(Stored data entries)
╭──

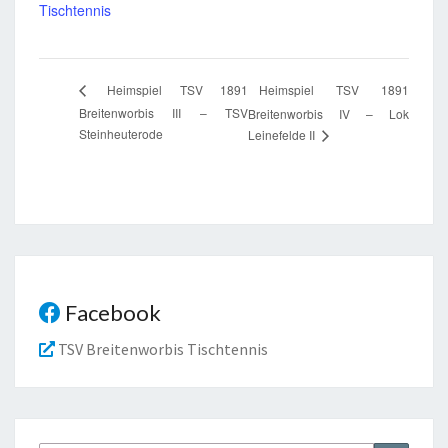
Tischtennis
Heimspiel TSV 1891
Heimspiel TSV 1891
Breitenworbis III – TSV
Breitenworbis IV – Lok
Steinheuterode
Leinefelde II
Facebook
TSV Breitenworbis Tischtennis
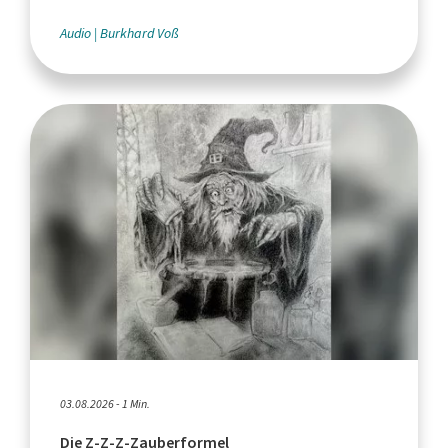
Audio
Burkhard Voß
03.08.2026 - 1 Min.
Die Z-Z-Z-Zauberformel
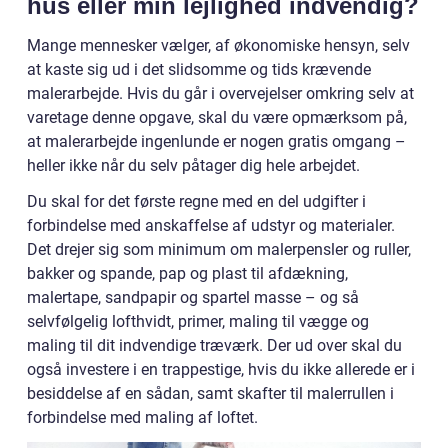
hus eller min lejlighed indvendig?
Mange mennesker vælger, af økonomiske hensyn, selv
at kaste sig ud i det slidsomme og tids krævende
malerarbejde. Hvis du går i overvejelser omkring selv at
varetage denne opgave, skal du være opmærksom på,
at malerarbejde ingenlunde er nogen gratis omgang –
heller ikke når du selv påtager dig hele arbejdet.
Du skal for det første regne med en del udgifter i
forbindelse med anskaffelse af udstyr og materialer.
Det drejer sig som minimum om malerpensler og ruller,
bakker og spande, pap og plast til afdækning,
malertape, sandpapir og spartel masse – og så
selvfølgelig lofthvidt, primer, maling til vægge og
maling til dit indvendige træværk. Der ud over skal du
også investere i en trappestige, hvis du ikke allerede er i
besiddelse af en sådan, samt skafter til malerrullen i
forbindelse med maling af loftet.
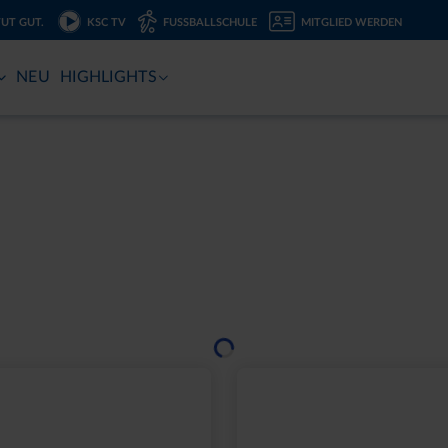
TUT GUT.
KSC TV
FUSSBALLSCHULE
MITGLIED WERDEN
NEU
HIGHLIGHTS
Sale
Neu
TZCHEN-2ER SET
LEINWAND LED STADI
BLAU
10,00 €
24,95 €
30 Tage Bestpreis: 10,00 €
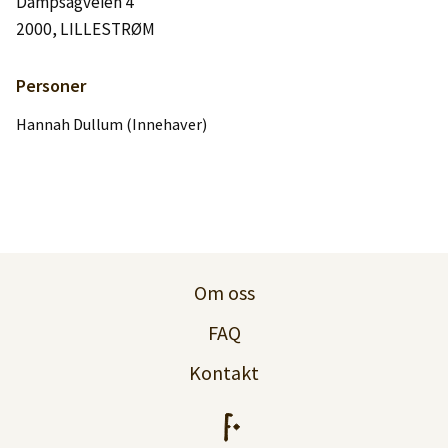
Dampsagveien 4
Logg inn
2000, LILLESTRØM
Lag konto
Personer
Hannah Dullum (Innehaver)
Om oss
FAQ
Kontakt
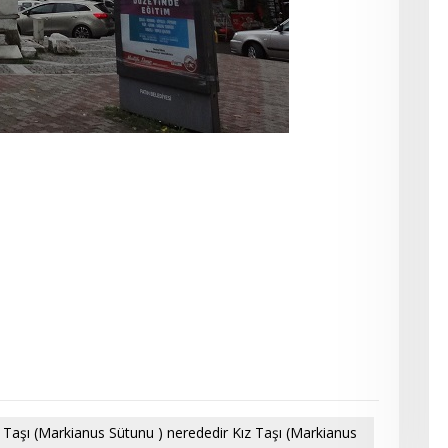
z Taşı (Markianus Sütunu ) nerededir Kız Taşı (Markianus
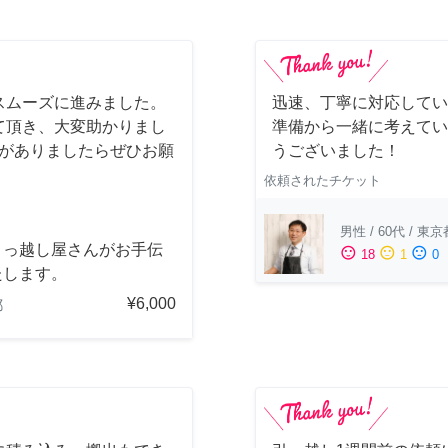
スムーズに進みました。
迅速、丁寧に対応してい
て頂き、大変助かりまし
準備から一緒に考えてい
会がありましたらぜひお願
うございました！
依頼されたチケット
男性
/
60代
/
東京
引っ越し屋さんがお手伝
sentiment_satisfied
sentiment_neutral
sentiment_dissatisfied
18
1
0
たします。
¥6,000
都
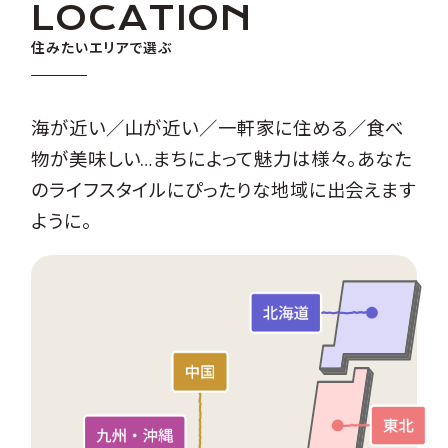
LOCATION
住みたいエリアで選ぶ
海が近い／山が近い／一軒家に住める／食べ
物が美味しい…まちによって魅力は様々。あなた
のライフスタイルにぴったりな地域に出会えます
ように。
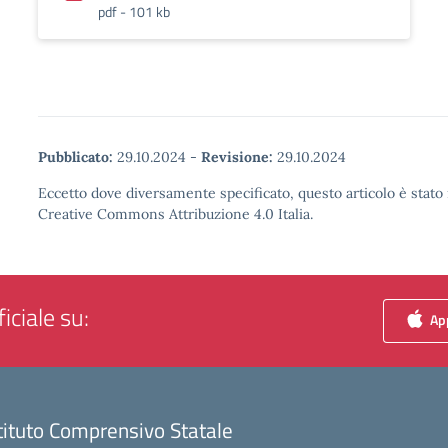
pdf - 101 kb
Pubblicato:
29.10.2024
-
Revisione:
29.10.2024
Eccetto dove diversamente specificato, questo articolo è stato 
Creative Commons Attribuzione 4.0 Italia.
iciale su:
App
tituto Comprensivo Statale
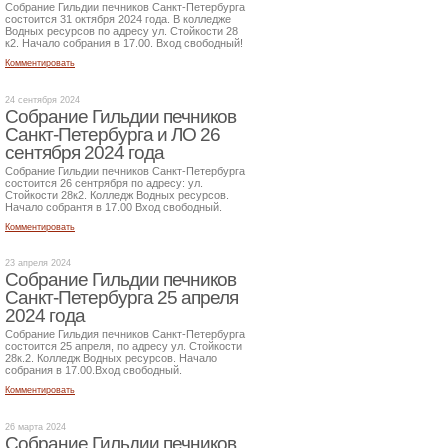
Собрание Гильдии печников Санкт-Петербурга
состоится 31 октября 2024 года. В колледже
Водных ресурсов по адресу ул. Стойкости 28
к2. Начало собрания в 17.00. Вход свободный!
Комментировать
24 сентября 2024
Собрание Гильдии печников
Санкт-Петербурга и ЛО 26
сентября 2024 года
Собрание Гильдии печников Санкт-Петербурга
состоится 26 сентрября по адресу: ул.
Стойкости 28к2. Колледж Водных ресурсов.
Начало собрантя в 17.00 Вход свободный.
Комментировать
23 апреля 2024
Собрание Гильдии печников
Санкт-Петербурга 25 апреля
2024 года
Собрание Гильдия печников Санкт-Петербурга
состоится 25 апреля, по адресу ул. Стойкости
28к.2. Колледж Водных ресурсов. Начало
собрания в 17.00.Вход свободный.
Комментировать
26 марта 2024
Собрание Гильдии печников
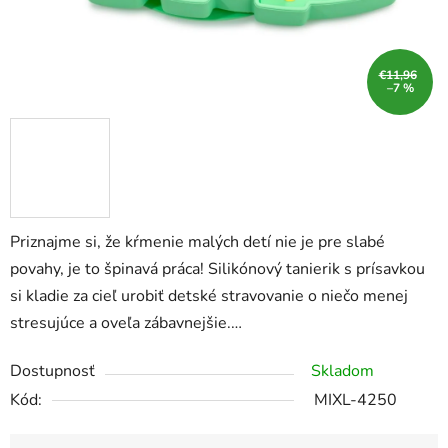
€11,96
–7 %
Priznajme si, že kŕmenie malých detí nie je pre slabé
povahy, je to špinavá práca! Silikónový tanierik s prísavkou
si kladie za cieľ urobiť detské stravovanie o niečo menej
stresujúce a oveľa zábavnejšie.…
Dostupnosť
Skladom
Kód:
MIXL-4250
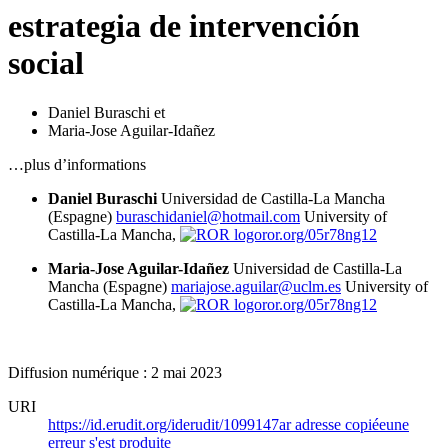
estrategia de intervención
social
Daniel Buraschi
et
Maria-Jose Aguilar-Idañez
…plus d’informations
Daniel Buraschi
Universidad de Castilla-La Mancha
(Espagne)
buraschidaniel@hotmail.com
University of
Castilla-La Mancha,
ror.org/05r78ng12
Maria-Jose Aguilar-Idañez
Universidad de Castilla-La
Mancha (Espagne)
mariajose.aguilar@uclm.es
University of
Castilla-La Mancha,
ror.org/05r78ng12
Diffusion numérique : 2 mai 2023
URI
https://id.erudit.org/iderudit/1099147ar
adresse copiée
une
erreur s'est produite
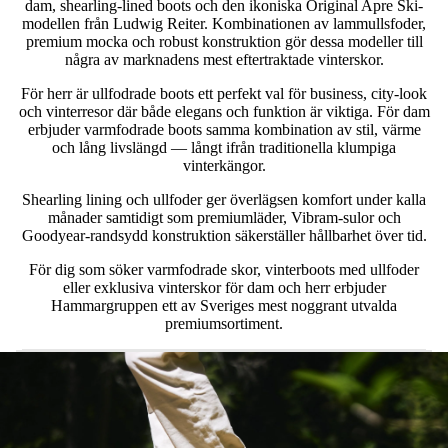
dam, shearling-lined boots och den ikoniska Original Apre Ski-
modellen från Ludwig Reiter. Kombinationen av lammullsfoder,
premium mocka och robust konstruktion gör dessa modeller till
några av marknadens mest eftertraktade vinterskor.
För herr är ullfodrade boots ett perfekt val för business, city-look
och vinterresor där både elegans och funktion är viktiga. För dam
erbjuder varmfodrade boots samma kombination av stil, värme
och lång livslängd — långt ifrån traditionella klumpiga
vinterkängor.
Shearling lining och ullfoder ger överlägsen komfort under kalla
månader samtidigt som premiumläder, Vibram-sulor och
Goodyear-randsydd konstruktion säkerställer hållbarhet över tid.
För dig som söker varmfodrade skor, vinterboots med ullfoder
eller exklusiva vinterskor för dam och herr erbjuder
Hammargruppen ett av Sveriges mest noggrant utvalda
premiumsortiment.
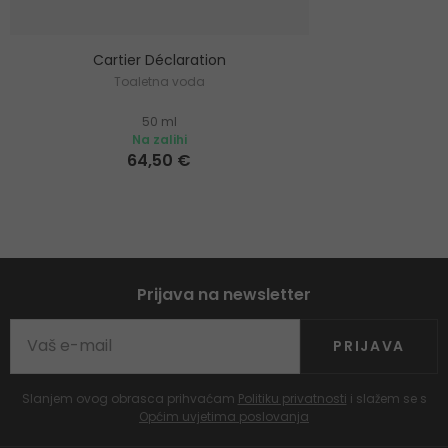
Cartier Déclaration
Toaletna voda
50 ml
Na zalihi
64,50 €
Prijava na newsletter
PRIJAVA
Slanjem ovog obrasca prihvaćam
Politiku privatnosti
i slažem se s
Općim uvjetima poslovanja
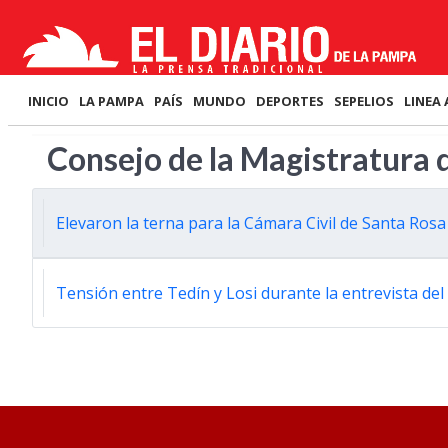
INICIO
LA PAMPA
PAÍS
MUNDO
DEPORTES
SEPELIOS
LINEA 
Consejo de la Magistratura
Elevaron la terna para la Cámara Civil de Santa Rosa
Tensión entre Tedín y Losi durante la entrevista de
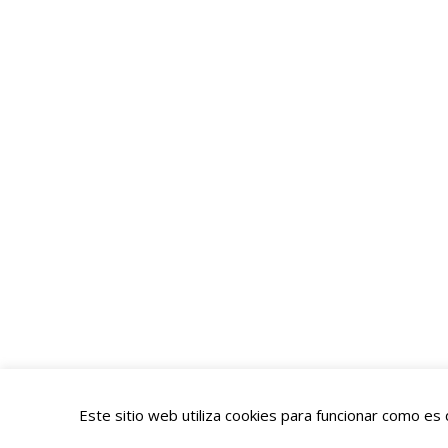
Este sitio web utiliza cookies para funcionar como e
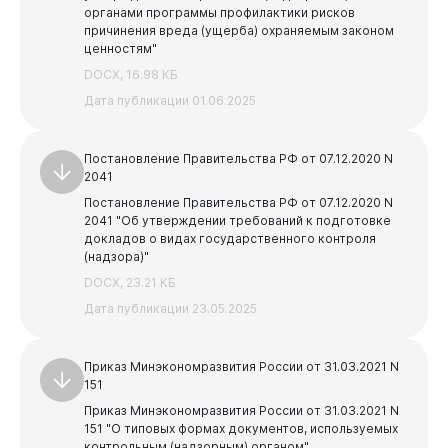
органами программы профилактики рисков
причинения вреда (ущерба) охраняемым законом
ценностям"
DOCX, 16.98 КБ
Дата публикации 01.06.2025
Постановление Правительства РФ от 07.12.2020 N
2041
Постановление Правительства РФ от 07.12.2020 N
2041 "Об утверждении требований к подготовке
докладов о видах государственного контроля
(надзора)"
DOCX, 23.21 КБ
Дата публикации 23.05.2025
Приказ Минэкономразвития России от 31.03.2021 N
151
Приказ Минэкономразвития России от 31.03.2021 N
151 "О типовых формах документов, используемых
контрольным (надзорным) органом"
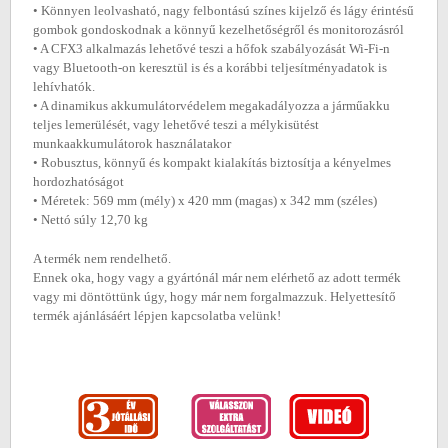
• Könnyen leolvasható, nagy felbontású színes kijelző és lágy érintésű
gombok gondoskodnak a könnyű kezelhetőségről és monitorozásról
• A CFX3 alkalmazás lehetővé teszi a hőfok szabályozását Wi-Fi-n
vagy Bluetooth-on keresztül is és a korábbi teljesítményadatok is
lehívhatók.
• A dinamikus akkumulátorvédelem megakadályozza a járműakku
teljes lemerülését, vagy lehetővé teszi a mélykisütést
munkaakkumulátorok használatakor
• Robusztus, könnyű és kompakt kialakítás biztosítja a kényelmes
hordozhatóságot
• Méretek: 569 mm (mély) x 420 mm (magas) x 342 mm (széles)
• Nettó súly 12,70 kg
A termék nem rendelhető.
Ennek oka, hogy vagy a gyártónál már nem elérhető az adott termék
vagy mi döntöttünk úgy, hogy már nem forgalmazzuk. Helyettesítő
termék ajánlásáért lépjen kapcsolatba velünk!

╰──

EXERCISE AIM »
Only lines belong in the copy: transcribe those from the start of the data through the line that contains "at malerarbejde ingenlunde", and skip the pictures.

EXERCISE SOLUTION »
Tischtennis
Heimspiel TSV 1891
Heimspiel TSV 1891
Breitenworbis III – TSV
Breitenworbis IV – Lok
Steinheuterode
Leinefelde II
Facebook
TSV Breitenworbis Tischtennis
Audio
Burkhard Voß
03.08.2026 - 1 Min.
Die Z-Z-Z-Zauberformel
hus eller min lejlighed indvendig?
Mange mennesker vælger, af økonomiske hensyn, selv
at kaste sig ud i det slidsomme og tids krævende
malerarbejde. Hvis du går i overvejelser omkring selv at
varetage denne opgave, skal du være opmærksom på,
at malerarbejde ingenlunde er nogen gratis omgang –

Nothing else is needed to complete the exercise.